Okt 12

Haben Puppen ein Recht am eigenen Bild?

Veröffentlicht von Administrator

Diese Frage stellt sich mir immer wieder, wenn ich Schaufensterpuppen fotografiere. Dann dauert es meist keine zwei Minuten, bis eine eifrige Verkäuferin oder sonstwer auftaucht und Interesse an meinem Tun bekundet. Verbunden ist das dann immer mit einem mehr oder weniger energischen Hinweis, dass Fotografieren verboten sei. Dabei ist es völlig egal, ob ich mich im Laden oder auf der Straße vor einem Schaufenster aufhalte. Zuletzt geschehen in der Augsburger Fußgängerzone nach 21 Uhr vor dem Galeria-Kaufhof-Fenster. Da kommt ein Uniformierter von einer privaten Wachgesellschaft und fragt, was ich da mache.
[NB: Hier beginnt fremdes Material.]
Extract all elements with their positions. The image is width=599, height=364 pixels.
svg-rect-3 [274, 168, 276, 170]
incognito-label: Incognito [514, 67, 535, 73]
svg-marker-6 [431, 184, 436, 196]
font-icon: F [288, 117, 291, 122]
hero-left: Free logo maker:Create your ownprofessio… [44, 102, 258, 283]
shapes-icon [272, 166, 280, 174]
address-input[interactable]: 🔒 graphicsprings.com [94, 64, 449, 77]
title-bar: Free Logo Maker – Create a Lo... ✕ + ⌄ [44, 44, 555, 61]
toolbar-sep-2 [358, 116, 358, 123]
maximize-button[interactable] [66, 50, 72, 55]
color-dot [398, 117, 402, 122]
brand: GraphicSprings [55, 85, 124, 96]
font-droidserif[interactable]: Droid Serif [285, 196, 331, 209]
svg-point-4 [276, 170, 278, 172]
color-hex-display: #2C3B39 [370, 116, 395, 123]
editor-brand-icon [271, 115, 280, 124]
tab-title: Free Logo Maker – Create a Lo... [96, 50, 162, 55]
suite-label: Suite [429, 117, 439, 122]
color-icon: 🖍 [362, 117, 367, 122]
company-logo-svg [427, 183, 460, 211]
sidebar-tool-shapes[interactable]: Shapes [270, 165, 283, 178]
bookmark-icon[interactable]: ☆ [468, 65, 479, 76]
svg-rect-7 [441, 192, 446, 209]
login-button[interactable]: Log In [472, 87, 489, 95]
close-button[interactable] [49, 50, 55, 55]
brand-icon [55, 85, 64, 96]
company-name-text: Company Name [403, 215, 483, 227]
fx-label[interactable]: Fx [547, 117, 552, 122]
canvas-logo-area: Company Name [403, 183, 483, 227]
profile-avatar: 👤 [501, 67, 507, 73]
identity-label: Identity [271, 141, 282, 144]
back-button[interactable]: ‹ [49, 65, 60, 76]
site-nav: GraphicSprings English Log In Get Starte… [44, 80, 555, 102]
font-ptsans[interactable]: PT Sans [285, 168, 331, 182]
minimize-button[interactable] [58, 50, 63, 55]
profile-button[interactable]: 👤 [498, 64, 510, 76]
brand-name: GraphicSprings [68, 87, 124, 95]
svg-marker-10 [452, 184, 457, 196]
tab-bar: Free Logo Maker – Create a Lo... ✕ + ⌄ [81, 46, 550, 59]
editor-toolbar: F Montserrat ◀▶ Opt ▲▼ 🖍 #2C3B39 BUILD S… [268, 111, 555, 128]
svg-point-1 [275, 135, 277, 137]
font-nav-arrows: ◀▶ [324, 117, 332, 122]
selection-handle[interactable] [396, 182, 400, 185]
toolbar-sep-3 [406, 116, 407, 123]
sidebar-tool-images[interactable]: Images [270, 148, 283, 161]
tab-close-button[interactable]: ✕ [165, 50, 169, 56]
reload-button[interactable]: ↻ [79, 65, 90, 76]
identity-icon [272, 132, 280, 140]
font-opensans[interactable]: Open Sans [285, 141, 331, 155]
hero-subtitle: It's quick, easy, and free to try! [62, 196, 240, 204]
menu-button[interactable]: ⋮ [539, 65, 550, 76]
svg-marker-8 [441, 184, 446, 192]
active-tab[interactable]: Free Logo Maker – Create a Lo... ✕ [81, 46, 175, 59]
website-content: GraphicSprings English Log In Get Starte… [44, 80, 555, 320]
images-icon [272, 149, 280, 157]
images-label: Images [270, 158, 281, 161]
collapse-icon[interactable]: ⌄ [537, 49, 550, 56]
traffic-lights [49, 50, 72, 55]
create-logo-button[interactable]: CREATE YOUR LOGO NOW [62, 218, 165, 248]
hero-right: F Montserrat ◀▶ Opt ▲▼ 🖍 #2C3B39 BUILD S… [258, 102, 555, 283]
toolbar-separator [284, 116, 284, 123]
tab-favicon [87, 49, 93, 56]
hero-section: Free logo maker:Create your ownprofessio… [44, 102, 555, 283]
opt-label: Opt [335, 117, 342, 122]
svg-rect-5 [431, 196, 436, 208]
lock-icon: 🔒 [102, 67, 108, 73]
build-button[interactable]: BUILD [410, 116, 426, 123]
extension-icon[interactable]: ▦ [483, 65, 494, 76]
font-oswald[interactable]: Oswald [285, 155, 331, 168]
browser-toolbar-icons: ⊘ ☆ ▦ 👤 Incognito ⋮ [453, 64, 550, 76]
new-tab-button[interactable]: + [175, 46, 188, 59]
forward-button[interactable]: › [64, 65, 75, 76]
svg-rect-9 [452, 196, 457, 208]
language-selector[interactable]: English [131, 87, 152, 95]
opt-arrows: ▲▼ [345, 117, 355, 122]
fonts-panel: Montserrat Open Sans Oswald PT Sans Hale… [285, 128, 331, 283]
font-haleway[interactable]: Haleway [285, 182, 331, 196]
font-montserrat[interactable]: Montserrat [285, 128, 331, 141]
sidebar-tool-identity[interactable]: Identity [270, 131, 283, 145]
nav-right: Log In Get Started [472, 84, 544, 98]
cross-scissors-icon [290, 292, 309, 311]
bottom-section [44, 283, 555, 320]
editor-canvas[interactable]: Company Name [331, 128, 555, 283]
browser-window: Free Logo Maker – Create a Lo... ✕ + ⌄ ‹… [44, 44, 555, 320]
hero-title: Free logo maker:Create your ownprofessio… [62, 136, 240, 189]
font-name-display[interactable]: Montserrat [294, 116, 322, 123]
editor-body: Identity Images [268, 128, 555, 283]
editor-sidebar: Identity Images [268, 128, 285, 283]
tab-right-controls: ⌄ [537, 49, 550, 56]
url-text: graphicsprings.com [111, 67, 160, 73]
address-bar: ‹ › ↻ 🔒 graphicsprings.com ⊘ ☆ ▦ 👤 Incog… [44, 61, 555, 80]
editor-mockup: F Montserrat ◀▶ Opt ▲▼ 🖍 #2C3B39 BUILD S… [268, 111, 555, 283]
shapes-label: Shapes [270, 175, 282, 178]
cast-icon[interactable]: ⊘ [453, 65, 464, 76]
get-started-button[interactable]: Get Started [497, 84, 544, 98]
Verdutzt weise ich ihn darauf hin, dass ich die Puppen portraitiere. “Da steht irgendwo was mit fotografieren verboten …” klärt er mich mit einem knappen wirren Satz auf. Auf Nachfrage nach Wortlaut und Fundstelle beruft er sich auf ein imaginäres Recht, nachdem er “das zu bestimmen habe”. Ich habe keine Lust auf Diskussionen und lass ihn mit seinem Recht einfach stehen. Ich habe meine Bilder ja schon gemacht, ab hier 6 neue.
Irgendwie habe ich das Gefühl, dass es stressfreier ist, lebendige Menschen zu fotografieren. Im Laden kann ich das irgendwie nachvollziehen, aber von einer öffentlichen Straße? Wenn jemand eine Idee hat, worauf sich die Puppenrechtler berufen könnten, nur her damit.

1 Kommentar zu “Haben Puppen ein Recht am eigenen Bild?”

  1. Paule sagt:

    Mir ist das gestern auch gerade passiert, und meine Frage nach dem “warum?” wurde mit “das ist vom Gesetz her so” eher unbefriedigend beantwortet. Ich habe schon darüber nachgedacht, ob ich vielleicht die künstlerische Leistung des Schaufensterdesigners “geklaut” haben könnte, aber wirklich wahrscheinlich scheint mir das nicht.